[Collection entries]

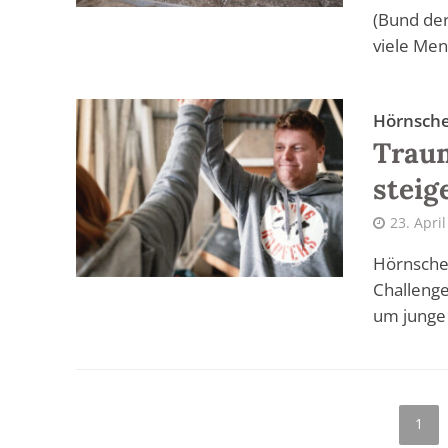
(Bund der
viele Men
Hörnsche
Traum
steig
23. Apri
Hörnschem
Challenge
um junge 
1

• _What is being asked_
Apart from the images, every line above needs to be printed again exactly.

• _Result of the exercise_
(Bund der
viele Men
Hörnsche
Traum
steig
23. Apri
Hörnschem
Challenge
um junge 
1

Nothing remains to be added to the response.